To answer the previously formulated question, I believe the most likely scenario is that we are indeed only seeing the tip of the iceberg, and there is probably a lot going on that security companies do not find or report on.
Looking at the discussions and development of sophisticated attack techniques, there is a significant difference between the theory and in-the-wild observations. So what is missing? Here's a list of possible culprits:
Take, for instance, SMM malware. As mentioned above, proofs of concept have existed as far back as 2015, however, such malware hasn't been observed in the wild. The reason is probably the fact that no anti-virus program running even in ring 0 can easily access the SMM memory. This security feature being part of the CPU and OS design effectively prevents anti-viruses from catching any malicious activity occurring in there.
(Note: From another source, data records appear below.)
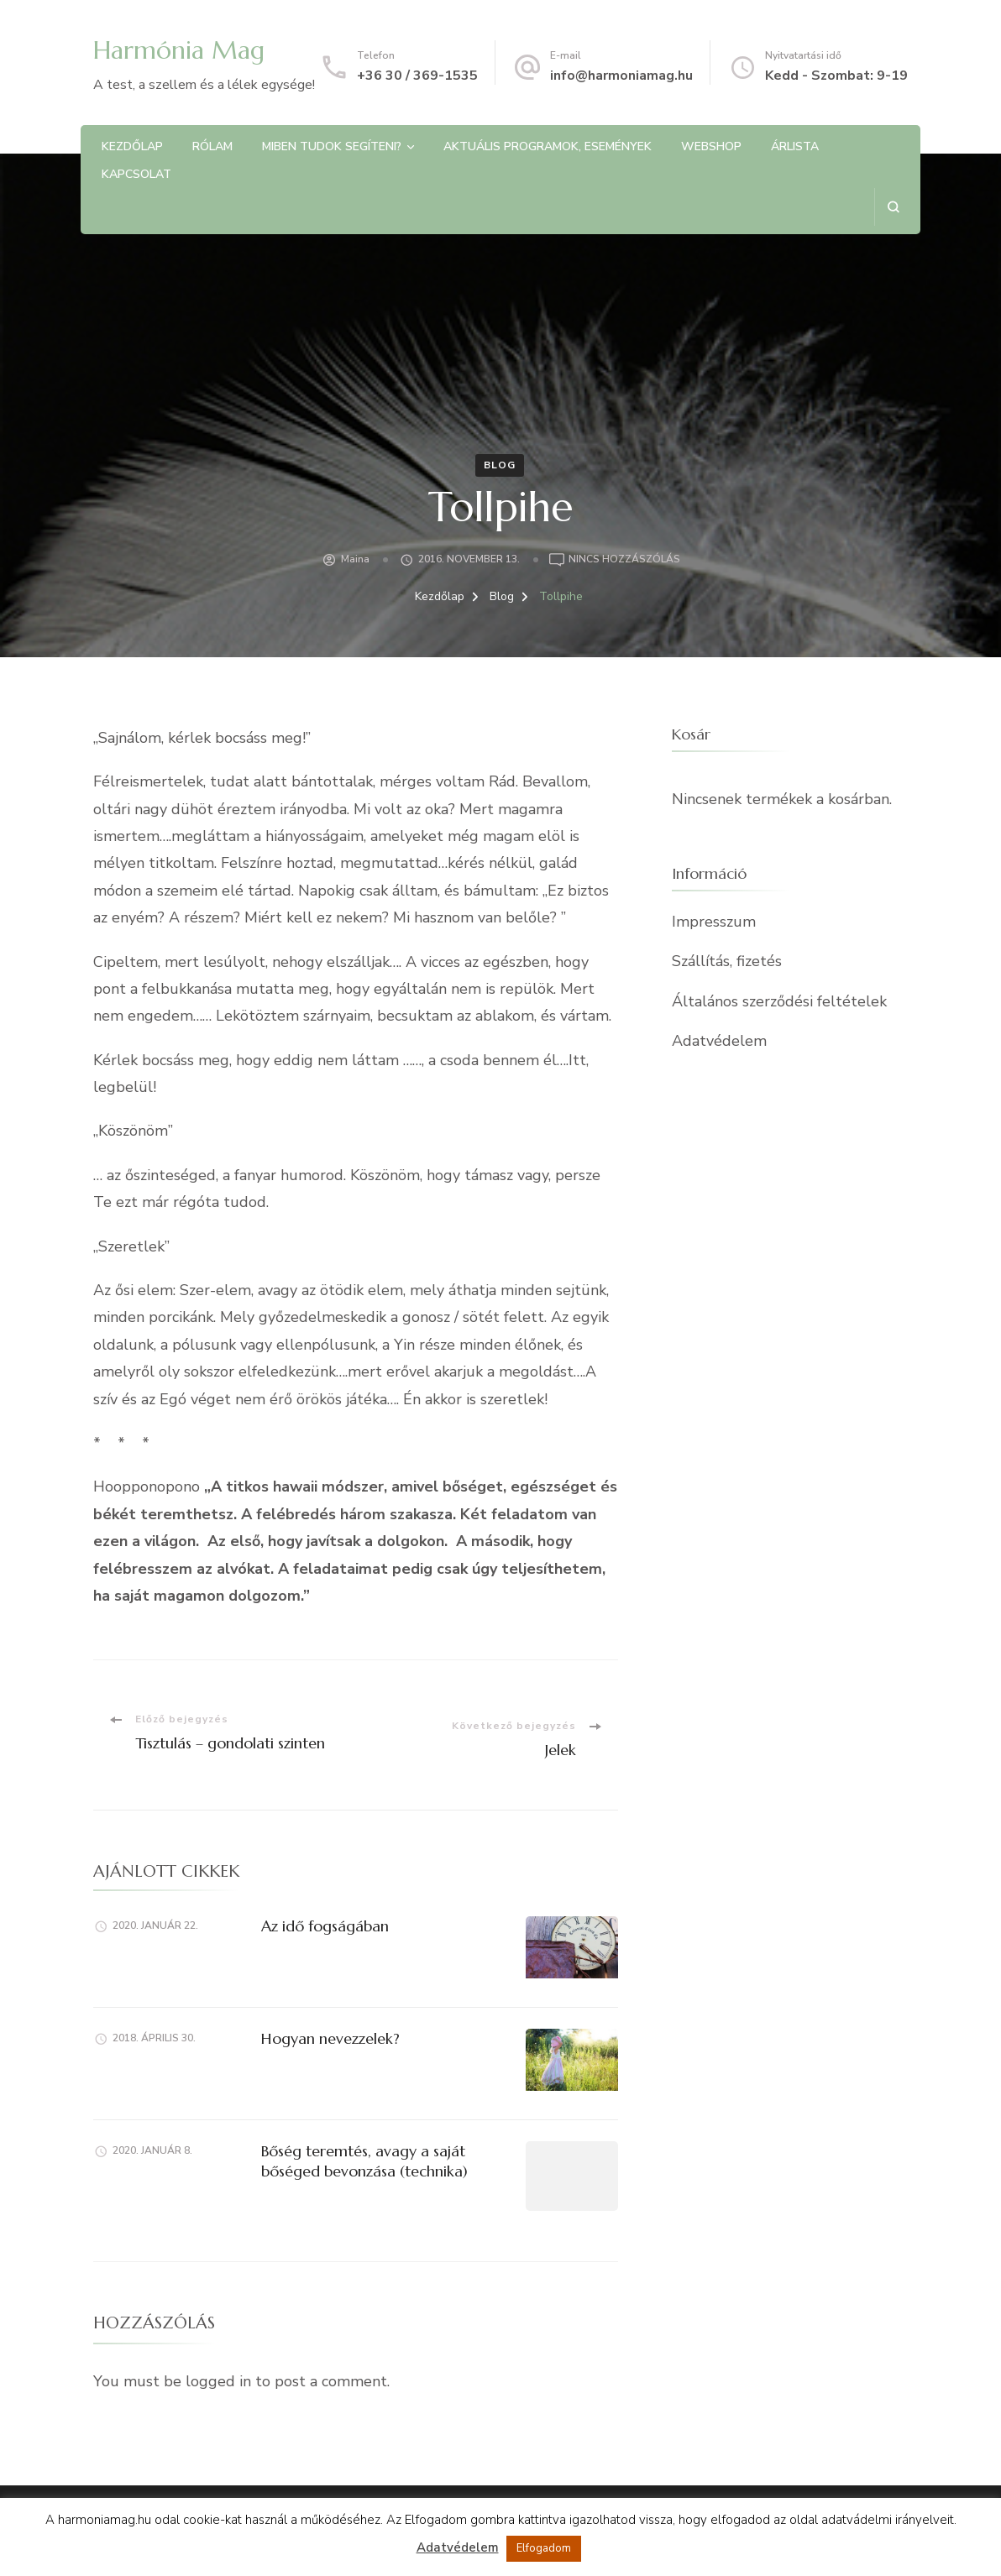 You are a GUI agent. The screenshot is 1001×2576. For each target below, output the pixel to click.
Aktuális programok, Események (547, 146)
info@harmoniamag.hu (621, 75)
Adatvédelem (719, 1041)
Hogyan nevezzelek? (330, 2038)
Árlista (795, 146)
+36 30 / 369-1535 (417, 75)
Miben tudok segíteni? (331, 146)
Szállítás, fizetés (727, 961)
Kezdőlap (132, 146)
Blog (500, 465)
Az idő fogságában (325, 1926)
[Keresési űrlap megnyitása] (893, 207)
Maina (355, 559)
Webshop (711, 146)
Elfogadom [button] (543, 2548)
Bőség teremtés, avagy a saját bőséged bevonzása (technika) (364, 2160)
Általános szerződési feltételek (779, 1001)
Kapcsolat (136, 174)
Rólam (212, 146)
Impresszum (714, 922)
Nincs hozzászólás (624, 560)
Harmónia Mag (179, 49) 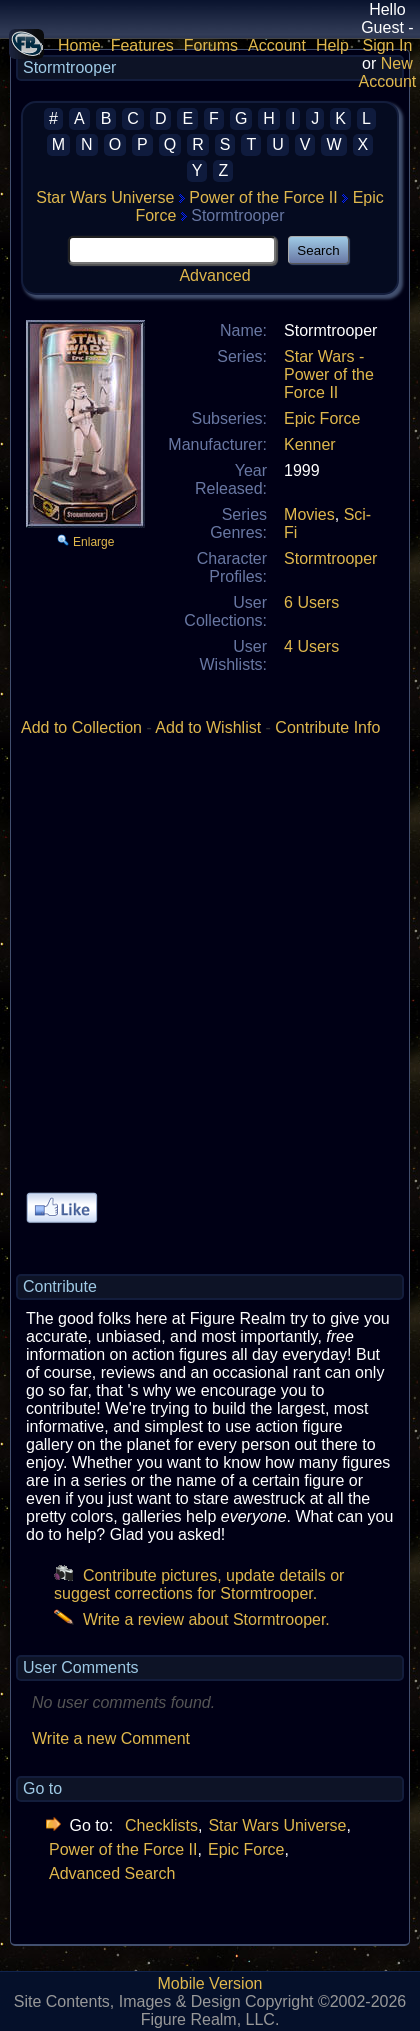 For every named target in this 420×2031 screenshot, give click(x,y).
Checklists (161, 1825)
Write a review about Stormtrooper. (192, 1619)
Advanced (214, 275)
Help (332, 45)
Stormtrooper (330, 558)
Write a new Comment (111, 1738)
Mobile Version (210, 1983)
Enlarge (93, 542)
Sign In (387, 45)
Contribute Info (327, 727)
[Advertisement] (210, 972)
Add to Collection (81, 727)
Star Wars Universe (105, 197)
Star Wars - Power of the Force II (329, 374)
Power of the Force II (263, 197)
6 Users (311, 602)
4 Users (311, 646)
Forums (211, 45)
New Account (387, 72)
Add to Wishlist (208, 727)
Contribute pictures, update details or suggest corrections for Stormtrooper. (199, 1584)
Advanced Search (112, 1873)
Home (79, 45)
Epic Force (322, 418)
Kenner (310, 444)
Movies (309, 514)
Recently, I had a chat with my friend Ryan Naraine about sophisticated malware and why modern AV products are unable to find them. Ryan asked me: 'if it's technically impossible to find such malware, what do you do?'. I think the answer lies in the weakest link – exfiltration. At some point, all malicious programs need to connect to a C&C server to receive instructions. Although we have seen offline C&C mechanisms, for instance in the Fanny worm, this is rather slow and not always reliable. The moment the invisible malware tries to connect to the C&C, it can be caught. As former head of the NSA's TAO Rob Joyce once said, an out-of-band network tap and a diligent sysadmin who watches the logs can be a nightmare for even the most sophisticated attacker.